Link: https://leetcode.com/problems/set-matrix-zeroes/
Solution:
Topics: in-place
Intuition
The easy way to solve this is to create two sets, one for rows and another for columns, and pass over the matrix while adding integer positions to their respective sets. Then we can pass over the matrix again and if the row or column exists in the set, we change the value to 0.

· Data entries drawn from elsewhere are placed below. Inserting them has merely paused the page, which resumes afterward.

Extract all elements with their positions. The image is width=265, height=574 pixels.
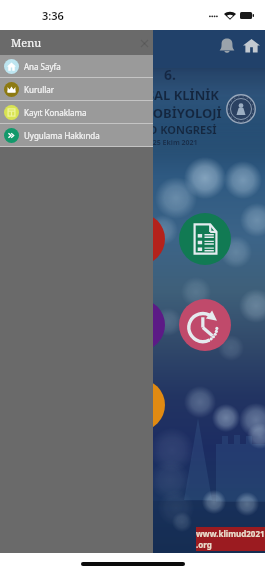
button[interactable]: Ana Sayfa <box>0 55 153 78</box>
staticText: Kayıt Konaklama <box>24 107 87 118</box>
staticText: www.klimud2021.org <box>196 528 265 550</box>
staticText: 22-25 Ekim 2021 <box>142 138 198 148</box>
staticText: Ana Sayfa <box>24 61 61 72</box>
staticText: MİKROBİYOLOJİ <box>118 104 222 122</box>
button[interactable]: Konusmacilar <box>113 299 165 351</box>
button[interactable]: Close menu <box>136 35 152 51</box>
button[interactable]: Notifications <box>215 30 239 60</box>
staticText: Kurullar <box>24 84 55 95</box>
button[interactable]: Gecmis <box>179 299 231 351</box>
button[interactable]: Uygulama Hakkında <box>0 124 153 147</box>
staticText: 3:36 <box>42 8 64 23</box>
button[interactable]: Kayıt Konaklama <box>0 101 153 124</box>
staticText: Menu <box>11 35 42 50</box>
staticText: 6. <box>164 65 176 84</box>
button[interactable]: Kurullar <box>0 78 153 101</box>
button[interactable]: Home <box>239 30 263 60</box>
button[interactable]: Bildiriler <box>113 213 165 265</box>
staticText: Uygulama Hakkında <box>24 130 100 141</box>
staticText: COVID KONGRESİ <box>122 122 217 137</box>
button[interactable]: Sponsorlar <box>113 379 165 431</box>
staticText: ULUSAL KLİNİK <box>120 86 219 104</box>
button[interactable]: Program <box>179 213 231 265</box>
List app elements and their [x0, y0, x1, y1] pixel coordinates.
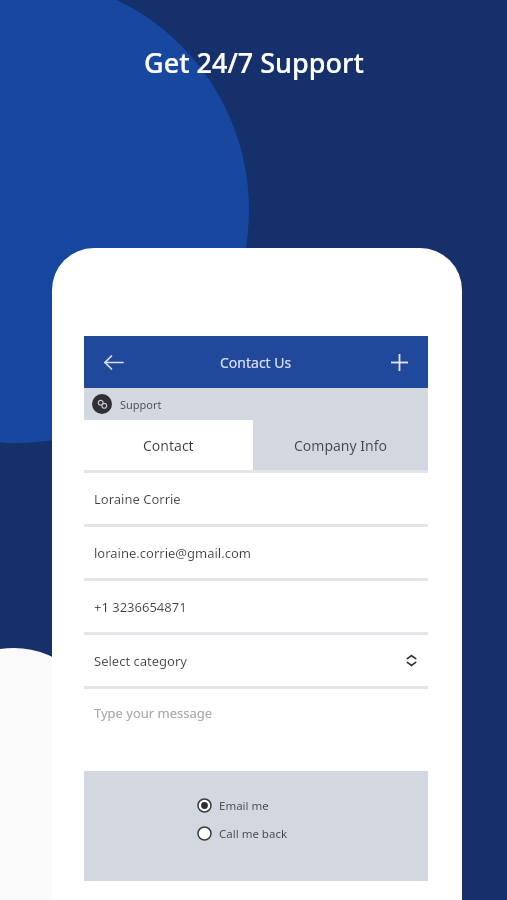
button[interactable]: Support	[92, 388, 428, 420]
staticText: Support	[120, 397, 162, 412]
button[interactable]: Back	[96, 345, 130, 379]
button[interactable]: Loraine Corrie	[94, 473, 428, 524]
button[interactable]: Type your message	[94, 704, 428, 771]
button[interactable]: Call me back	[197, 823, 315, 844]
button[interactable]: Contact	[84, 420, 253, 470]
staticText: Email me	[219, 798, 269, 814]
staticText: Contact Us	[220, 353, 292, 372]
staticText: Contact	[143, 436, 194, 455]
staticText: Company Info	[294, 436, 387, 455]
staticText: Type your message	[94, 704, 213, 722]
staticText: Get 24/7 Support	[144, 44, 364, 81]
staticText: Loraine Corrie	[94, 490, 181, 508]
button[interactable]: Select category	[94, 635, 418, 686]
button[interactable]: Add	[382, 345, 416, 379]
staticText: +1 3236654871	[94, 598, 187, 616]
staticText: loraine.corrie@gmail.com	[94, 544, 251, 562]
button[interactable]: Email me	[197, 795, 315, 816]
button[interactable]: +1 3236654871	[94, 581, 428, 632]
button[interactable]: loraine.corrie@gmail.com	[94, 527, 428, 578]
button[interactable]: Company Info	[253, 420, 428, 470]
staticText: Select category	[94, 652, 187, 670]
staticText: Call me back	[219, 826, 288, 842]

The more interesting (and very annoying) way is to do this in-place. The idea is to use the first indices of rows and cols as a flag to store the state of the row or column. There are three major edge cases to handle if we do it this way.
- If we use use the first indices, we will have an overlap at position
(0, 0)
, so we will keep an outside variable to store the state of the first column (or row, whichever is chosen). - Since we can’t overwrite the first column and row, we have to iterate exclusively:
1 1 1 1
1 1 1 1
1 1 1 1
1 1 1 1
X X X X
X 1 1 1
X 1 1 1
X 1 1 1
X = Flag
- The consequence of no.2 is that if either the first row or column contained a 0, we must handle that outside of the nested loop.
Implementation
Visual
Review 1
The implementation was no less annoying this time around, but I’m happy to have found the right approach relatively quickly! There are three key ideas to remember:
- Using the first row and first column as flags (and a variable to handle the overlap)
- Set the zeros in the range
1-m, 1-n
using the flags. Reason we don’t touch the first row and column is because our flags our there and we cannon overwrite them! - Handle the first row and column at the end.
I’m going to mark this as hard because my thought process was not very clear on this one.